The Oxford Handbook of the Jewish Diaspora by Hasia R. Diner
Oxford Handbook Series
For as long as historians have contemplated the Jewish past, they have engaged with the idea of diaspora. Dedicated to the study of transnational peoples and the linkages these people forged among themselves over the course of their wanderings and in the multiple places to which they went, the term “diaspora” reflects the increasing interest in migrations, trauma, globalism, and community formations.

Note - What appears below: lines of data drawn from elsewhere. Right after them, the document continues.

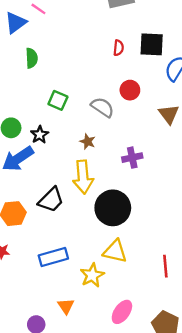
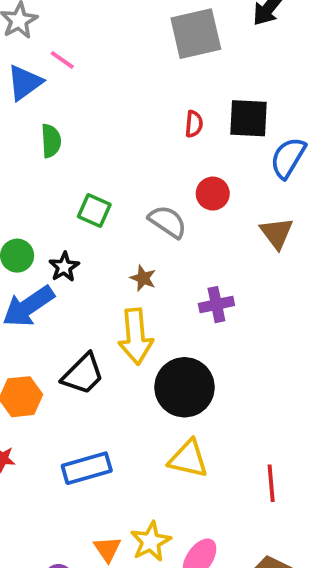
yellow star: (92, 275) -> (151, 542), moved

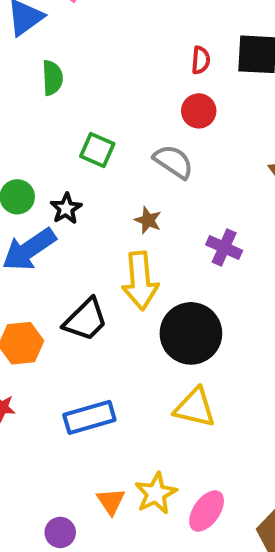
red circle: (213, 194) -> (199, 111), moved
purple cross: (216, 305) -> (224, 248), turned 36

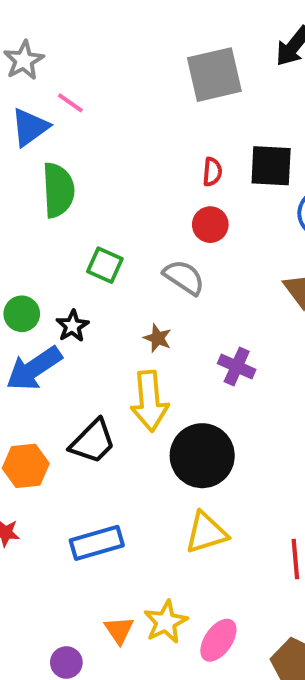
green semicircle: (52, 78) -> (58, 190), size x1.5
yellow triangle: (195, 408) -> (206, 533), turned -30

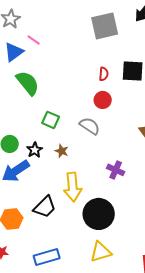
green semicircle: (58, 190) -> (28, 83), turned -36
brown star: (158, 338) -> (62, 151), moved

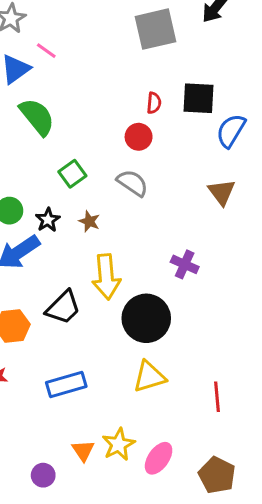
red circle: (103, 100) -> (139, 137), moved
green square: (51, 120) -> (72, 174), turned 30
purple cross: (116, 170) -> (185, 264), moved

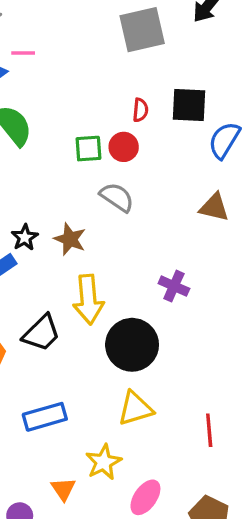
pink line: (46, 51) -> (23, 53), turned -35
green square: (72, 174) -> (88, 149), moved, turned 32
brown triangle: (222, 192) -> (214, 207), turned -40
brown star: (89, 221) -> (70, 239), size x1.4
yellow star: (119, 444) -> (104, 462), moved

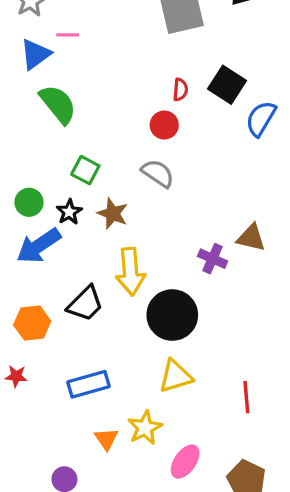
black square: (189, 105) -> (227, 85), turned 30
green square: (88, 149) -> (85, 170), moved, turned 32
brown triangle: (214, 207) -> (251, 238), moved
orange triangle: (63, 489) -> (106, 439), moved

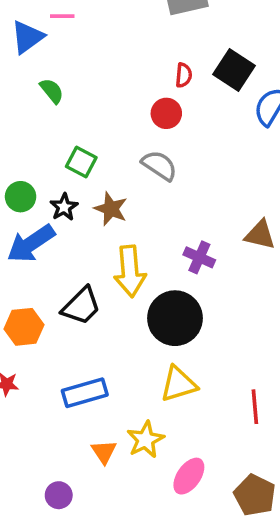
green semicircle: (58, 104) -> (52, 91), size x0.6
purple cross: (213, 259) -> (199, 257), moved

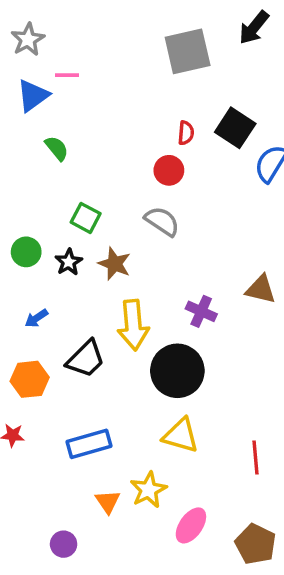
blue arrow: (31, 244) -> (36, 318), moved, size x0.5
yellow triangle: (178, 384) -> (181, 435), turned 33

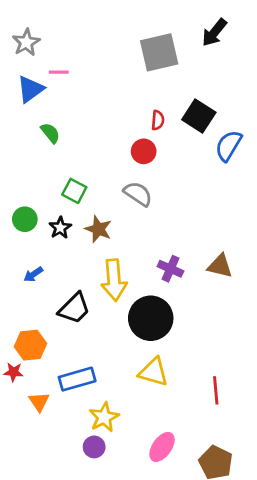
brown triangle: (261, 289) -> (220, 266), moved
orange hexagon: (30, 379) -> (30, 345), moved
yellow star: (148, 490) -> (104, 417), moved
orange triangle: (108, 502) -> (39, 402), moved
purple circle: (64, 544) -> (94, 447), moved

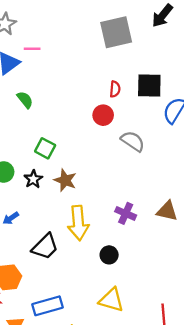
black square: (199, 116) -> (149, 86), turned -32
gray semicircle: (138, 194) -> (133, 141), moved
black circle: (151, 318) -> (109, 255), size x0.5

The Oxford Handbook of the Jewish Diaspora acts as a comprehensive collection of scholarship that reflects the multifaceted nature of diaspora studies. Persecuted and exiled throughout their history, the Jewish people have also left familiar places to find better opportunities in new ones. But their history has consistently been defined by their permanent lack of belonging. This Oxford Handbook explores the complicated nature of diasporic Jewish life as something both destructive and generative. Contributors explore subjects as diverse as biblical and medieval representations of diaspora, the various diaspora communities that emerged across the globe, the contradictory relationship the diaspora bears to Israel, and how the diaspora is celebrated and debated within modern Jewish thought. What these essays share is a commitment to untangling the legacy of the diaspora on Jewish life and culture.
This volume portrays the Jewish diaspora not as a simple, unified front, but as a population characterized by conflicting impulses and ideas. The Oxford Handbook of the Jewish Diaspora captures the complexity of the Jewish diaspora by acknowledging the tensions inherent in a group of people defined by trauma and exile as well as by voluntary migrations to places with greater opportunity.